Former ‘Trevor Project’ Chair and CEO Launches New LGBT Equality Group for Sports and Entertainment


David McFarland, the former Chair and CEO of The Trevor Project, today launched United for Equality in Sports & Entertainment, a new non-profit organization whose mission, according to a press release, is to "serve as a national and international advocacy group in achieving equality in sport and entertainment for lesbian, gay, bisexual and transgender (LGBT) athletes and artists."

McfarlandSaid McFarland:

"I am thrilled to announce the launch of United for Equality in Sports & Entertainment. Sport and entertainment have the unique power to ignite, attract, mobilize and inspire. By their very nature, sport and entertainment provide effective platforms to promote the ideals of respect, acceptance, fairness, sportsmanship and equality for all. As a community that cares, we must take a bigger stance now, particularly for LGBT youth who need the leadership of an organization like UESE. Each one of us deserves a chance to dream for the future, no matter who we are, who we love or how we express our gender. For too many LGBT young people, the built-in safety nets of support, acceptance and caring do not exist in sport."

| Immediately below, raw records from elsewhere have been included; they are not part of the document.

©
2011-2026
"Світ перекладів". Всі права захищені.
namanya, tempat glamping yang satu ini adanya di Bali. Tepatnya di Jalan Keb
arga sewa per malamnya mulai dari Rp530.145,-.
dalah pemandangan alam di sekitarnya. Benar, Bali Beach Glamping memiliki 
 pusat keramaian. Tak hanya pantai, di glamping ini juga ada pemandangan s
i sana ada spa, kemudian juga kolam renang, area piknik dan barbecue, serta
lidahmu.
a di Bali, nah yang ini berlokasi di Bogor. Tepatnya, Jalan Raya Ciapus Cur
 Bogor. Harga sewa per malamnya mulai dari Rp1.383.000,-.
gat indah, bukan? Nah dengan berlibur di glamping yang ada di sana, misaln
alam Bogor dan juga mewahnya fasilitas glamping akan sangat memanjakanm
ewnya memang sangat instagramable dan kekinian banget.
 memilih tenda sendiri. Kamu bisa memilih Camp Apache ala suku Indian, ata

McFarland says he'll be announcing partners in the coming weeks.

It's unclear how the group will distinguish itself from Athlete Ally and the You Can Play Project, both of which focus on combating homophobia and inequality in sports, or GLAAD, whose mission seems to overlap as well.

Writes the group:

As a core value, UESE will serve as a major catalyst for change by taking an active role in building coalitions, collaborating with leading change agents and creating alliances with organizations in sport and entertainment to move from the passive notion of tolerance towards the active concept of acceptance to accelerate equality for all. Sport and entertainment are two of the last closets that exist in our culture.

In its inaugural year, UESE will achieve its goals by developing and encouraging dialogue, collaboration and partnerships with national and international sports organizations, the private sector, academia, media and key members of the sport and entertainment communities.


  1. Leo says

    Good luck on the entertainment end of things (sighs and rolls eyes).

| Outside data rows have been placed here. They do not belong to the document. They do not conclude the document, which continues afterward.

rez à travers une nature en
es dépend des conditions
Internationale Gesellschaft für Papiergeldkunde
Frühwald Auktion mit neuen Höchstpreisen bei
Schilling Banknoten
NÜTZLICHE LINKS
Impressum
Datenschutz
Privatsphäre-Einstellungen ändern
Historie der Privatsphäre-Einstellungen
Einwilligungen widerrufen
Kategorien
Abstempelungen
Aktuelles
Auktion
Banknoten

    I know several openly gay agents in the business in L.A. (not friends nor acquaintances) that blatantly tell the actors or personalities they’re working for to stay in the closet (and believe me, there’s TONS of them). I’ve asked a few of them about the culture, implying somewhat an obligation on their part to change the culture, but they aren’t willing to nudge for fear of losing their jobs.

    So pardon the cynicism. I mean, we’ve made progress but at a snail’s pace it feels like…to me.

  2. Unruly says

    Things we don’t need. There are enough advocate groups covering these fields. Anyone wishing to get involved should start there. Call me a cynic, but it seems like one more person grabbing for lobbying-money.

  3. bandanajack says

    let me add to the feeding frenzy, it sounds to me as if this dude thinks howard bragman has a good gig going and would like a piece, if not all of that action. why should one lawyer get it all is what i imagine they are thinking.

  4. says

    Please include The Last Closet ( in the already existing organizations you listed whose goals are to end anti-gay bias in sports.
    TLC launched in Sept. 2012 to encourage the pro sports hierarchy to begin talking about homophobia. Our first letter writing campaign asked the commissioners of the five major sports to go on camera to invite their gay players to come out and provide safety nets for them once they do. Over a thousand letters were sent. At that point in time no athlete in any of the five major sports had come out publicly while actively playing. Since then two have come out and one commissioner (Gary Bettman NHL) has partnered with You Can Play and stated on camera that he welcomes his gay players out.
    The Last Closet has also lobbied major cities that host pro teams to create resolutions in support of their LGBT athletes. Three cities have done so since Nov. 2012 (SF, Chicago and Oakland).
    There are a host of other groups that are all working toward the same goals. Obtaining civil rights is a long road and takes many hands stirring in every direction to create movement. In light of that, over 100 of these groups are meeting in Portland at Nike world headquarters for the 2nd LGBT sports summit. On the agenda are discussions for how to move forward collectively to create change.
    Ultimately we are seeking to have strong role models in sports for our LGBT youth who often struggle with self-acceptance and take their lives in disproportionate numbers.
    Trevor has done great work in this area and hopefully will contribute to the whole of what is already in existence.